Before I attempt tackling electrolytes, I want first to note that it comes as no surprise that athletes are confused by nutrition information and for that matter, training, although perhaps less so.  There are products professing to be the one thing that will work for the athlete.  There are studies released regularly that highlight information about the next magic bullet that will revolutionize one’s training, performance, recovery, life.  Let me first say that there are no such magic bullets.  There are advances however in research looking at all of these things and studies are being released regularly.  Beware of making a decision based on a study of 20-30 subjects (or less).
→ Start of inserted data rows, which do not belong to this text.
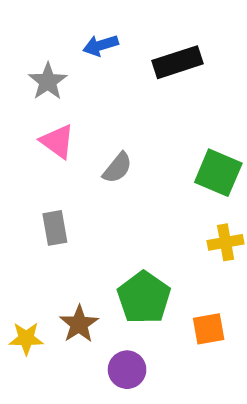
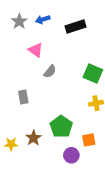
gray star: (48, 81) -> (19, 21), moved
pink triangle: (57, 141) -> (36, 50), moved
purple circle: (127, 370) -> (71, 155), moved

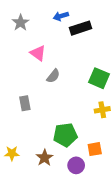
blue arrow: (43, 19) -> (61, 16), moved
green pentagon: (61, 127) -> (65, 135), turned 30
brown star: (34, 138) -> (45, 158), moved

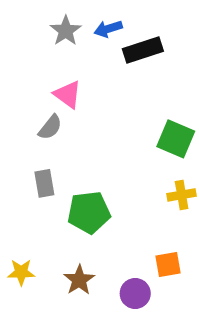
gray star: (21, 23) -> (66, 31), moved
gray semicircle: (53, 76) -> (50, 127), moved
green pentagon: (65, 135) -> (89, 212), moved

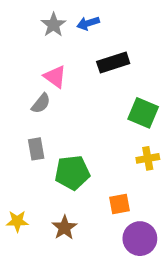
black rectangle: (143, 50) -> (113, 63), moved
orange square: (168, 265) -> (119, 204), moved
purple circle: (135, 293) -> (140, 239), moved, size x1.4

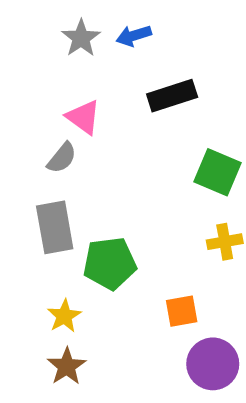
gray rectangle: (36, 149) -> (55, 227), size x1.5
yellow star: (17, 221) -> (64, 316), moved, turned -30
brown star: (64, 228) -> (67, 366), moved

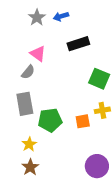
orange square: (182, 311) -> (83, 121), moved

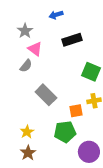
gray star: (37, 17) -> (25, 31), moved
gray rectangle: (25, 104) -> (46, 95), moved, turned -35
green pentagon: (50, 120) -> (65, 132), moved

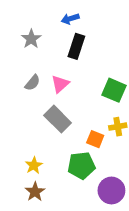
black rectangle: (72, 40) -> (76, 46), moved, turned -54
pink triangle: (35, 49) -> (60, 84), moved, turned 42
orange square: (76, 111) -> (95, 139), turned 32

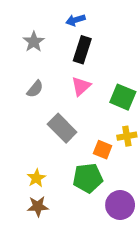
pink triangle: (60, 84) -> (81, 86), moved
brown star: (35, 192) -> (38, 206), turned 30

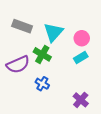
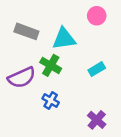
cyan triangle: (53, 32) -> (64, 39), turned 40
pink circle: (82, 38) -> (97, 16), moved

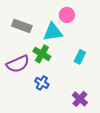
pink circle: (97, 16) -> (67, 15), moved
cyan rectangle: (97, 69) -> (80, 57), turned -32

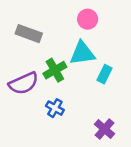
cyan triangle: (53, 32) -> (82, 53), moved
green cross: (42, 54) -> (55, 70), turned 30

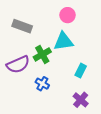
cyan rectangle: (105, 74) -> (81, 71), moved

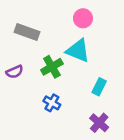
cyan triangle: (63, 41) -> (78, 51), turned 30
purple semicircle: (18, 65) -> (15, 72), moved, size x0.6

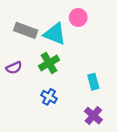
cyan triangle: (78, 51) -> (55, 34), moved
cyan rectangle: (99, 87) -> (93, 82), turned -42

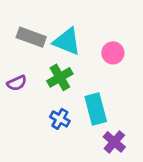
pink circle: (78, 17) -> (113, 53), moved
cyan rectangle: (93, 82) -> (96, 109), moved, size x1.5

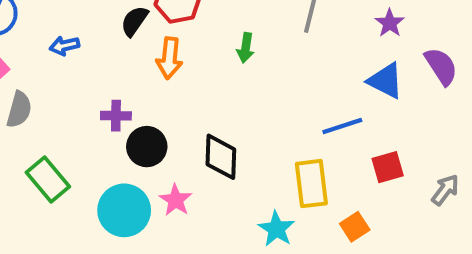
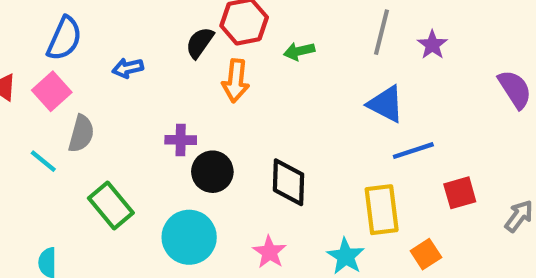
purple star: (390, 23) -> (432, 45), moved
green arrow: (246, 48) -> (299, 51), moved, turned 68
blue triangle: (386, 81) -> (386, 104), moved
pink star: (176, 200) -> (269, 252), moved

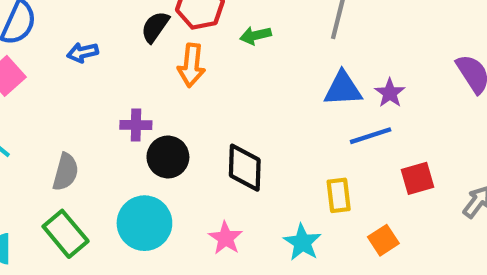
purple star: (432, 45) -> (390, 93), moved
blue triangle: (386, 104) -> (343, 89), turned -30
gray semicircle: (81, 134) -> (66, 172), moved
green rectangle: (111, 206) -> (66, 234), moved
yellow rectangle: (382, 210) -> (339, 195), size x0.7

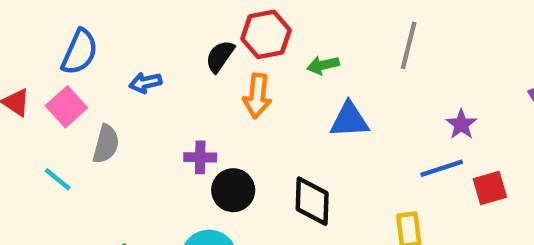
blue triangle: (343, 89) -> (349, 120), moved
gray semicircle: (66, 172) -> (106, 144), moved
red square: (418, 178) -> (490, 188), moved

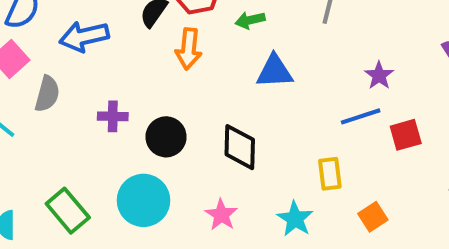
blue arrow: (145, 83) -> (84, 37), size x1.6
purple cross: (200, 157) -> (113, 116), moved

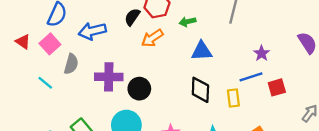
orange arrow: (189, 49) -> (152, 38), turned 50
purple cross: (113, 116) -> (109, 77), size x1.6
black diamond: (240, 147) -> (200, 90), moved
yellow rectangle: (330, 174) -> (233, 98), moved

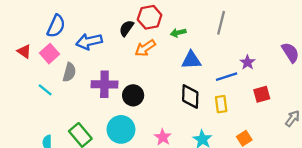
blue line: (251, 77) -> (227, 77), moved

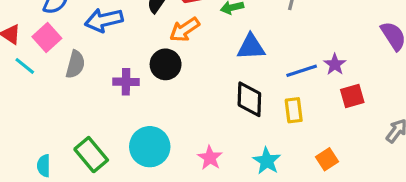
purple star: (247, 62) -> (335, 64), moved
purple cross: (104, 84) -> (126, 82), size x0.7
cyan line: (45, 90) -> (25, 66), moved
black circle: (133, 95) -> (166, 64), moved

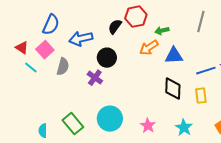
orange arrow: (185, 30) -> (149, 48), moved
black circle: (166, 64) -> (107, 58), moved
purple cross: (126, 82) -> (95, 78), turned 35

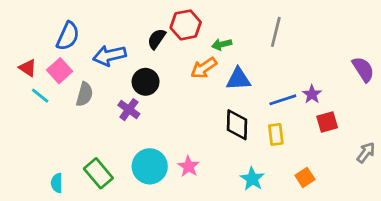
pink star: (148, 126) -> (188, 166), moved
Look for position statements by organizations like the American College of Sport Medicine (ACSM), Dietitians of Canada rather that what someone at the Health Food store told you.  These are worth looking at.  They boil down and find the nuggets in the multitude of studies that have been published.  They rank the studies and proof based on the quality of research and provide solid guidelines that anyone can understand and utilize.

Now, the electrolytes.  In endurance sports like marathon, ultramarathon, triathlon, ironman and stage races, it’s important to pay attention to electrolytes.  These types of events go beyond drinking water to stay hydrated.  In fact, it can become dangerous to drink plain water in copious amounts for hours on end.  The longer the event, the hotter the event, the more we need to be paying attention to the electrolytes.

Here’s what the research and the position statements suggests:

Concentration in mmol/L of the major electrolytes present, humans. (Maughan, 1994)

Plasma (mmol/L Sweat (mmol/L) Intracellular (mmol/L)
Sodium 137-144 40-80 10
Potassium 3.5-4.9 4-8 148
Calcium 4.4-5.2 3-4 0-2
Magnesium 1.5-2.1 1-4 30-40
Chloride 100-108 30-70 2

 

The big losses in sweat are from sodium and chloride.  Relative to the content both in the plasma (blood) and intracellularly, potassium, calcium and magnesium are also quite significant but if you look at the intracellular amounts of magnesium and potassium, one could say that there’s plenty in reserve.

Where does the emphasis on magnesium come from?  One sport drink maker claims that 70-80% of Americans aren’t getting enough.  Hm.  The micronutrient magnesium can be found readily in foods such as nuts, whole grains, vegetables and fruit, tea, instant coffee, cocoa powder.  Are athletes likely to have these items in their diets?  You tell me.

The recommendations from the ACSM in their position stand for Exercise and Fluid Replacement include the following for electrolytes. Direct quotes are included from the journal Medicine & Science in Sport & Exercise, 2007.

Pre-exercise – “consume beverages with small amounts of sodium (20-50 mEq/L) and/or small amounts of salted snacks or sodium containing food at meals will stimulate thirst and retain the consumed fluids”.

During exercise (prolonged activity in hot weather) – “consume a sport drink containing ~20-30mEq/L sodium (chloride as the anion) and 2-5mEq/L potassium and 5-10% carbohydrate.”  The amounts will vary depending on many factors including the amount of electrolytes lost in sweat (individual needs), sweat rate and heat, and acclimatization state.

Post-exercise – recovery fluids should amount to 150% of losses and include sodium either through the beverage itself or through a combination of water and salty foods.  “Consuming beverages and snacks with sodium will help expedite rapid and complete recovery by stimulating thirst and fluid retention.”

No discussion of magnesium.  I maintain that athletes are more likely than the average person – to consume good quality food and more of it.  The likelihood of becoming magnesium depleted is slim.  The big losses in sweat during exercise continue to be sodium, chloride and potassium.  Don’t be fooled.

LiveSplendidly!

Homemade sport drink recipe (modified from Nancy Clark’s Sport Nutrition Guidebook, 3rd Edition.)

4 tablespoons sugar (try maple syrup if you prefer:  potassium 46mg/tablespoon and 14g carbs)

¼ tsp salt (sodium 580g)

¼ cup boiling water

¼ cup orange juice (125mg potassium and 6.5g carbohydrate) or 2 tablespoons lemon juice (16g potassium and 1g carbohydrate)

3 ¾ cups of cold water

Instructions:

Dissolve the sugar and salt in the hot water.  Add the juice and remaining water.  Chill. Drink.